Note that I do see records in DynamoDB manifest table but also notice the column LoadedBy is missing (was for 0.4.2) so it seems like the process did not end.

Also tried to recreate the stage in snowflake DB yet the results were the same.
Will appreciate any help on this

Best,
Shai

1 Like

@eko,

  1. How does enriched data get into s3://snowplowstream/? Are you using S3 Loader?
  2. Do you get data transformed in s3://snowflake/stage/(in JSON format)?
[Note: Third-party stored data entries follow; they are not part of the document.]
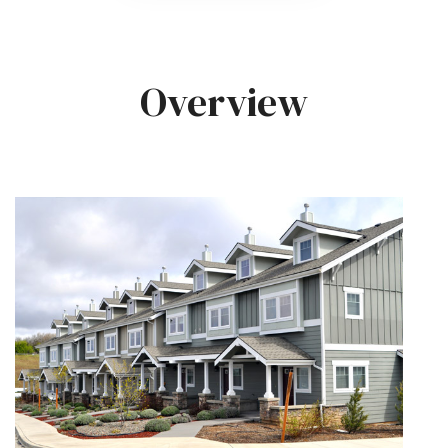
Overview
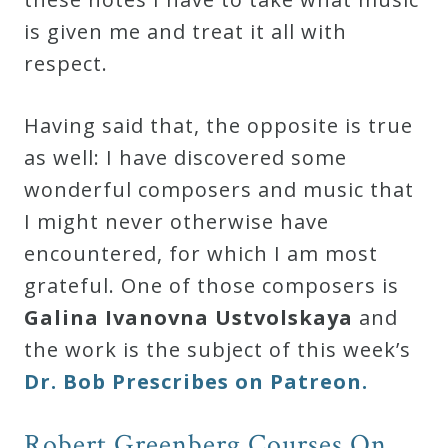
is given me and treat it all with
respect.
Having said that, the opposite is true
as well: I have discovered some
wonderful composers and music that
I might never otherwise have
encountered, for which I am most
grateful. One of those composers is
Galina Ivanovna Ustvolskaya
and
the work is the subject of this week’s
Dr. Bob Prescribes on Patreon.
Robert Greenberg Courses On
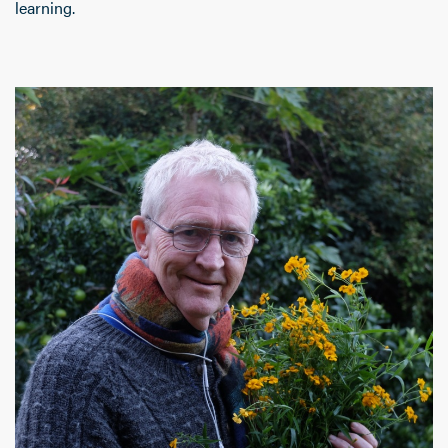
learning.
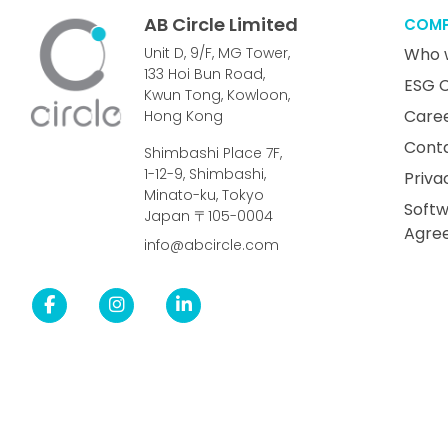
AB Circle Limited
COM
Unit D, 9/F, MG Tower,
Who 
133 Hoi Bun Road,
ESG 
Kwun Tong, Kowloon,
Care
Hong Kong
Cont
Shimbashi Place 7F,
1-12-9, Shimbashi,
Priva
Minato-ku, Tokyo
Softw
Japan 〒105-0004
Agre
info@abcircle.com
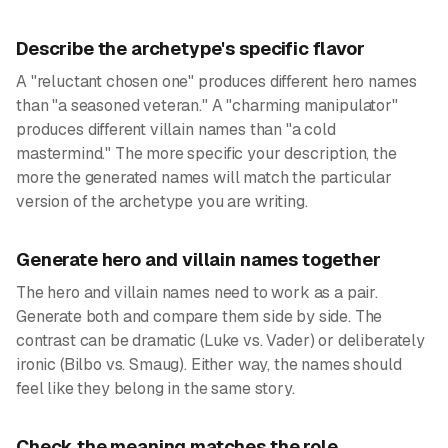
Describe the archetype's specific flavor
A "reluctant chosen one" produces different hero names
than "a seasoned veteran." A "charming manipulator"
produces different villain names than "a cold
mastermind." The more specific your description, the
more the generated names will match the particular
version of the archetype you are writing.
Generate hero and villain names together
The hero and villain names need to work as a pair.
Generate both and compare them side by side. The
contrast can be dramatic (Luke vs. Vader) or deliberately
ironic (Bilbo vs. Smaug). Either way, the names should
feel like they belong in the same story.
Check the meaning matches the role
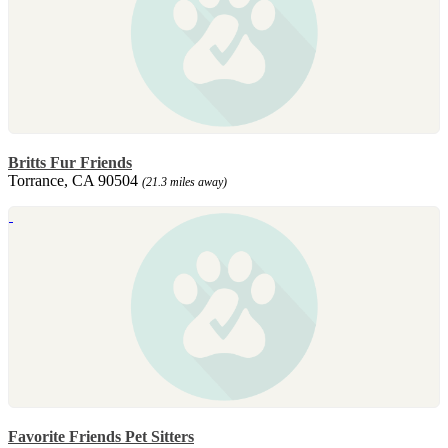
Britts Fur Friends
Torrance, CA 90504
(21.3 miles away)
Favorite Friends Pet Sitters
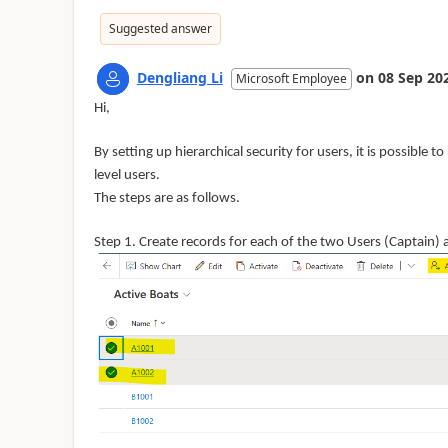
Suggested answer
Dengliang Li
on
08 Sep 20
Microsoft Employee
Hi,
By setting up hierarchical security for users, it is possible t
level users.
The steps are as follows.
Step 1. Create records for each of the two Users (Captain) 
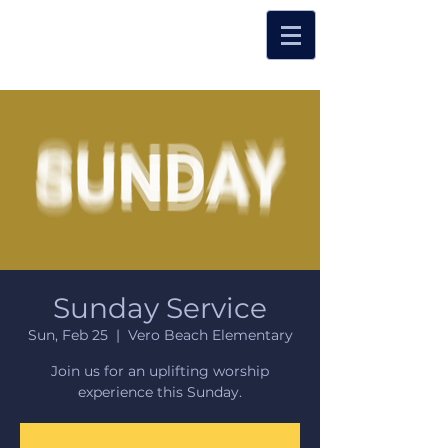
Sunday Service
Sun, Feb 25
  |  
Vero Beach Elementary
Join us for an uplifting worship
experience this Sunday.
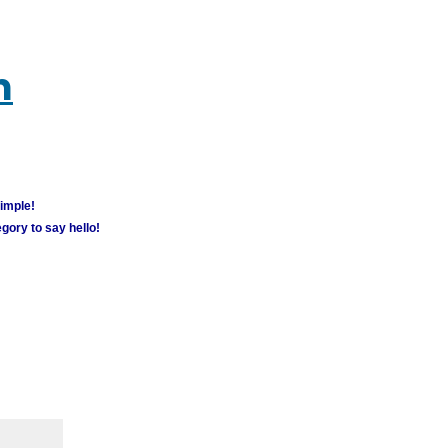
m
simple!
gory to say hello!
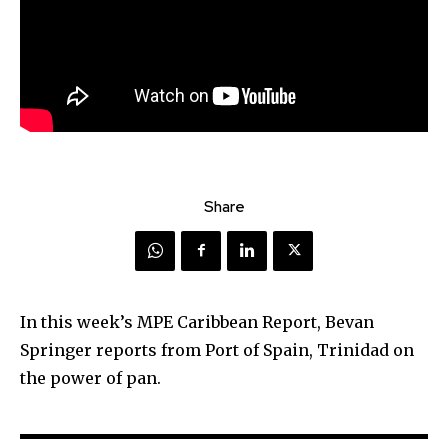
Share
In this week’s MPE Caribbean Report, Bevan
Springer reports from Port of Spain, Trinidad on
the power of pan.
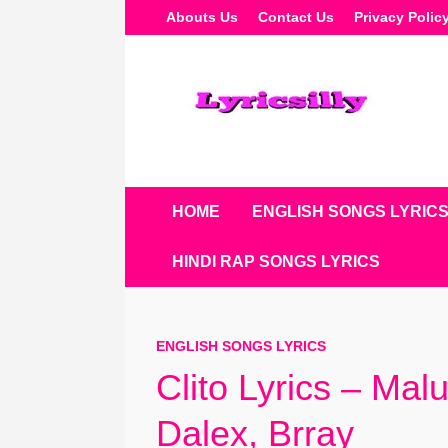
Skip
Abouts Us
Contact Us
Privacy Polic
To
Content
HOME
ENGLISH SONGS LYRIC
HINDI RAP SONGS LYRICS
ENGLISH SONGS LYRICS
Clito Lyrics – Mal
Dalex, Brray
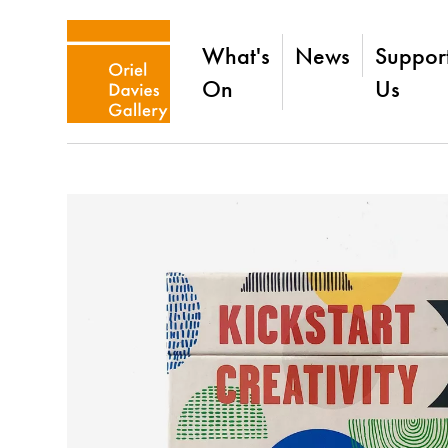
What's
News
Suppor
On
Us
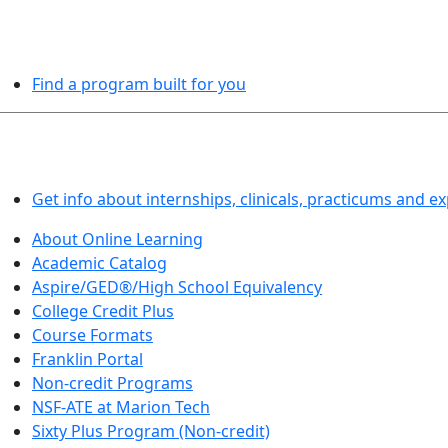
PROGRAMS EXPLORER
Find a program built for you
LEARN BY DOING
Get info about internships, clinicals, practicums and e
About Online Learning
Academic Catalog
Aspire/GED®/High School Equivalency
College Credit Plus
Course Formats
Franklin Portal
Non-credit Programs
NSF-ATE at Marion Tech
Sixty Plus Program (Non-credit)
I’m bit surprised Transformer doesn’t fail with

"--conf", "spark.hadoop.mapreduce.job.outputformat.class=com.snowplowanalytics.snowflake.transformer.S3OutputFormat"

It was removed in 0.8.0.

But generally I agree with Ihor - you first need to check that data is really in s3://snowflake/stage/ (folders have expected format and not empty).